• [EXERCISE INPUTS]:

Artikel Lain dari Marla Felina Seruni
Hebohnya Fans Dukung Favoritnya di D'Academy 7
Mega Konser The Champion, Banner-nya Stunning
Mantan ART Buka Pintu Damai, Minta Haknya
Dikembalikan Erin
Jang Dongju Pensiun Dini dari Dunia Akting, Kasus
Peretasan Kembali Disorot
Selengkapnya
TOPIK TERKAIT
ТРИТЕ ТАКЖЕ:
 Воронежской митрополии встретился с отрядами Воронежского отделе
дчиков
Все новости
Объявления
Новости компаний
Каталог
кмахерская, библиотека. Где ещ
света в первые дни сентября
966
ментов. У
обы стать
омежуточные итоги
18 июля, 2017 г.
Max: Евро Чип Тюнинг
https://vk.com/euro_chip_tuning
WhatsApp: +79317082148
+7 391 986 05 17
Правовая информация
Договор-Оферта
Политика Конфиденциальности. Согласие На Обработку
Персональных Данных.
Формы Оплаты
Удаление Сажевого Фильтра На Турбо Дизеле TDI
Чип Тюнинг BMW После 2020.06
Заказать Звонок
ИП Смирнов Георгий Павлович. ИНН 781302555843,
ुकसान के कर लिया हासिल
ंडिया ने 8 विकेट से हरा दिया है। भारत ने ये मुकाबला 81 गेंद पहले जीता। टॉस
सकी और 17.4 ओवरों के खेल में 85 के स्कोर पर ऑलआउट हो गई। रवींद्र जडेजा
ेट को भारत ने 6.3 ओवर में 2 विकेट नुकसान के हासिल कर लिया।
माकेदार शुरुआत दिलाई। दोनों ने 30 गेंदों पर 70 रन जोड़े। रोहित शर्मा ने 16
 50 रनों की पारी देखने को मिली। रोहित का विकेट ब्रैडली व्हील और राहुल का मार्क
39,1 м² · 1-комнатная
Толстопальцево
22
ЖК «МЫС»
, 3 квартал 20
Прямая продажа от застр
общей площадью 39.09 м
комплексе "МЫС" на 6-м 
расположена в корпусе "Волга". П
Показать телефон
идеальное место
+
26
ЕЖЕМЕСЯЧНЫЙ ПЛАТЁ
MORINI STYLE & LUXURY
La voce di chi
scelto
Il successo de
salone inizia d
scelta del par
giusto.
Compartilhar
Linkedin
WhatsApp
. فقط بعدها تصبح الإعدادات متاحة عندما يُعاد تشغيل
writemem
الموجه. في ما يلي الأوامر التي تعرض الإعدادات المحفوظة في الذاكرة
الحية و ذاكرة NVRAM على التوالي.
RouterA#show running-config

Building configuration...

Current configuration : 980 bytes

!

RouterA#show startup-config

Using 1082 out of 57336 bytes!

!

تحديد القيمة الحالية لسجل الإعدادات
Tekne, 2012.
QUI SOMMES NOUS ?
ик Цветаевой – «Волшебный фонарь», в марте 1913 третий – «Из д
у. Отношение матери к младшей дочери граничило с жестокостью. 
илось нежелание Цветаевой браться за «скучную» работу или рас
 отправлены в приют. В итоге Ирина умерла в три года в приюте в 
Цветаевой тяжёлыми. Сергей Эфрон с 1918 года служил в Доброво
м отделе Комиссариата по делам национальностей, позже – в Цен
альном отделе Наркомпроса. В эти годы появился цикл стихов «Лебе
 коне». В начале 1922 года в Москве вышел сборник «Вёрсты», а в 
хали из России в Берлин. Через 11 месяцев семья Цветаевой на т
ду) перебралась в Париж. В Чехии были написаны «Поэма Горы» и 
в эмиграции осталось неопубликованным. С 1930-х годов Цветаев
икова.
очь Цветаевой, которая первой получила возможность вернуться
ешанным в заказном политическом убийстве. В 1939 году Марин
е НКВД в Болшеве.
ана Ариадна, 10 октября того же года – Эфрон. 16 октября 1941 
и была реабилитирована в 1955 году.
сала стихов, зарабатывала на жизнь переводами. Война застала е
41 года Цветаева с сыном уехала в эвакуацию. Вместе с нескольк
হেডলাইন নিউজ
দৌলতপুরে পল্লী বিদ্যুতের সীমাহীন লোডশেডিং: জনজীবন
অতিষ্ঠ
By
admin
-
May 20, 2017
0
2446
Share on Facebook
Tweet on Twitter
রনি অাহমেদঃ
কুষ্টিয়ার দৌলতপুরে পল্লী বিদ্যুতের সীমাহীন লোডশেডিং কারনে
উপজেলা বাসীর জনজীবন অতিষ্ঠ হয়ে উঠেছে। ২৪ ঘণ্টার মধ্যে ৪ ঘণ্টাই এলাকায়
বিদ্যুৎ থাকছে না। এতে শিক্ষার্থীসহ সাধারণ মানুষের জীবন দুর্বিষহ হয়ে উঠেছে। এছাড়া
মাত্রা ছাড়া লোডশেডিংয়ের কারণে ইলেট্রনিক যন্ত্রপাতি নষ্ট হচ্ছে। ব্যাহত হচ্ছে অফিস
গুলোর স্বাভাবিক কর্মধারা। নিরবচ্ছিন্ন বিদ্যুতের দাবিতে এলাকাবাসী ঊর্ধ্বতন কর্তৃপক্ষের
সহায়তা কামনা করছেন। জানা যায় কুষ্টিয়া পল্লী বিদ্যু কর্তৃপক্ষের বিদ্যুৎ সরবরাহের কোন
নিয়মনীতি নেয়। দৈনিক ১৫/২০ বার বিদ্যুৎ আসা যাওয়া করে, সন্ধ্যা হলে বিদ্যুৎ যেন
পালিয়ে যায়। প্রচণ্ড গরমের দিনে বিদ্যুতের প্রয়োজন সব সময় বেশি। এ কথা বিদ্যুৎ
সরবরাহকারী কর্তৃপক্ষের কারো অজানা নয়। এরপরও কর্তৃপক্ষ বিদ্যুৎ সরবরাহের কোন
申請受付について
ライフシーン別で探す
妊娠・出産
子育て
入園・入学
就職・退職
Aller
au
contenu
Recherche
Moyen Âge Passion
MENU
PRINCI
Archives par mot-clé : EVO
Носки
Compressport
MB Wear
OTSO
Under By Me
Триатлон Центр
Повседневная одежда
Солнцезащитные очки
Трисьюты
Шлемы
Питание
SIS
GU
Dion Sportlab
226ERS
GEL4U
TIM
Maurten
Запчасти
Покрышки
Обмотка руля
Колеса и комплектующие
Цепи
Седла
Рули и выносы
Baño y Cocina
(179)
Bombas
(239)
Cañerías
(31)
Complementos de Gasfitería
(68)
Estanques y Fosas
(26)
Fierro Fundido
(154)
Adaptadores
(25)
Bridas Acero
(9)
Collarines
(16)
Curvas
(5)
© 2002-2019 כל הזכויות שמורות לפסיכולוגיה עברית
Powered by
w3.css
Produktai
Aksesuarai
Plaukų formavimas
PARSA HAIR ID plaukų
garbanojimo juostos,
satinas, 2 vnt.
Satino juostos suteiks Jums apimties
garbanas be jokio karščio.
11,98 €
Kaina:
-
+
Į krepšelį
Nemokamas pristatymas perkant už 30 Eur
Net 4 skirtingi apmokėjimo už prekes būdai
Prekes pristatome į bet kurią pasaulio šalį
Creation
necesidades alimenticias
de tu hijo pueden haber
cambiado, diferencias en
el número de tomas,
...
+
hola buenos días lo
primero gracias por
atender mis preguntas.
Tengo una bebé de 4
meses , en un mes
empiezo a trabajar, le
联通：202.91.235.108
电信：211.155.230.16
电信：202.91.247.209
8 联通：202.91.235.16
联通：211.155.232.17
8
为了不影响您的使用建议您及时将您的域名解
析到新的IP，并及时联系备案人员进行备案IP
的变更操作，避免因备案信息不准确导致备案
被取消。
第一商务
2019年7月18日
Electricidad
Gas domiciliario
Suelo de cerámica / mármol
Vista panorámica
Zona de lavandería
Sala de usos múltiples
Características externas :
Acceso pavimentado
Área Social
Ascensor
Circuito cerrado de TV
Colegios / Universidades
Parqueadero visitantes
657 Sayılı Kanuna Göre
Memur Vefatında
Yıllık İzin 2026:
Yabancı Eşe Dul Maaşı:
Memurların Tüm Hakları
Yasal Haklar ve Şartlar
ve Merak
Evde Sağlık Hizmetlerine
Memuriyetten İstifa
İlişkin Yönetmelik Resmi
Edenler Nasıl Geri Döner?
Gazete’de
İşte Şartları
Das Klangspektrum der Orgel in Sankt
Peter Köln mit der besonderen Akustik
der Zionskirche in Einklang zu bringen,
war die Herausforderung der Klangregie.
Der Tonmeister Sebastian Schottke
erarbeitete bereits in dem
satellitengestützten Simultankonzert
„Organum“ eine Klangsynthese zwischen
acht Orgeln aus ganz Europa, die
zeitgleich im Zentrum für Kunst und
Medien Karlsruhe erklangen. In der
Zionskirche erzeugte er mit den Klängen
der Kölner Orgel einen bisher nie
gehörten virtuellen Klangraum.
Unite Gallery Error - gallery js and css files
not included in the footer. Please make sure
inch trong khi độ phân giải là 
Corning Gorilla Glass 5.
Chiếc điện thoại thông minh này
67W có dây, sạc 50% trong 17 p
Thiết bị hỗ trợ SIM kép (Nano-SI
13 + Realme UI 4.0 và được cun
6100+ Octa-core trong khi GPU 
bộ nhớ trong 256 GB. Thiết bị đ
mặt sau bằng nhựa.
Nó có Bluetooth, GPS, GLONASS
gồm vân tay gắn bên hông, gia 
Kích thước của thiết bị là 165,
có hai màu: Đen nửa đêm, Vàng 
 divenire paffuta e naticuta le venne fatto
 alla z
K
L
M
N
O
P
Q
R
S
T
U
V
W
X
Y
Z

• [WORK REQUEST]: The answer must be a verbatim transcription of the entries above, from the first line through the line that contains "Tekne, 2012.", and nothing more.

• [OUTPUT BELOW]:
Artikel Lain dari Marla Felina Seruni
Hebohnya Fans Dukung Favoritnya di D'Academy 7
Mega Konser The Champion, Banner-nya Stunning
Mantan ART Buka Pintu Damai, Minta Haknya
Dikembalikan Erin
Jang Dongju Pensiun Dini dari Dunia Akting, Kasus
Peretasan Kembali Disorot
Selengkapnya
TOPIK TERKAIT
ТРИТЕ ТАКЖЕ:
 Воронежской митрополии встретился с отрядами Воронежского отделе
дчиков
Все новости
Объявления
Новости компаний
Каталог
кмахерская, библиотека. Где ещ
света в первые дни сентября
966
ментов. У
обы стать
омежуточные итоги
18 июля, 2017 г.
Max: Евро Чип Тюнинг
https://vk.com/euro_chip_tuning
WhatsApp: +79317082148
+7 391 986 05 17
Правовая информация
Договор-Оферта
Политика Конфиденциальности. Согласие На Обработку
Персональных Данных.
Формы Оплаты
Удаление Сажевого Фильтра На Турбо Дизеле TDI
Чип Тюнинг BMW После 2020.06
Заказать Звонок
ИП Смирнов Георгий Павлович. ИНН 781302555843,
ुकसान के कर लिया हासिल
ंडिया ने 8 विकेट से हरा दिया है। भारत ने ये मुकाबला 81 गेंद पहले जीता। टॉस
सकी और 17.4 ओवरों के खेल में 85 के स्कोर पर ऑलआउट हो गई। रवींद्र जडेजा
ेट को भारत ने 6.3 ओवर में 2 विकेट नुकसान के हासिल कर लिया।
माकेदार शुरुआत दिलाई। दोनों ने 30 गेंदों पर 70 रन जोड़े। रोहित शर्मा ने 16
 50 रनों की पारी देखने को मिली। रोहित का विकेट ब्रैडली व्हील और राहुल का मार्क
39,1 м² · 1-комнатная
Толстопальцево
22
ЖК «МЫС»
, 3 квартал 20
Прямая продажа от застр
общей площадью 39.09 м
комплексе "МЫС" на 6-м 
расположена в корпусе "Волга". П
Показать телефон
идеальное место
+
26
ЕЖЕМЕСЯЧНЫЙ ПЛАТЁ
MORINI STYLE & LUXURY
La voce di chi
scelto
Il successo de
salone inizia d
scelta del par
giusto.
Compartilhar
Linkedin
WhatsApp
. فقط بعدها تصبح الإعدادات متاحة عندما يُعاد تشغيل
writemem
الموجه. في ما يلي الأوامر التي تعرض الإعدادات المحفوظة في الذاكرة
الحية و ذاكرة NVRAM على التوالي.
RouterA#show running-config

Building configuration...

Current configuration : 980 bytes

!

RouterA#show startup-config

Using 1082 out of 57336 bytes!

!

تحديد القيمة الحالية لسجل الإعدادات
Tekne, 2012.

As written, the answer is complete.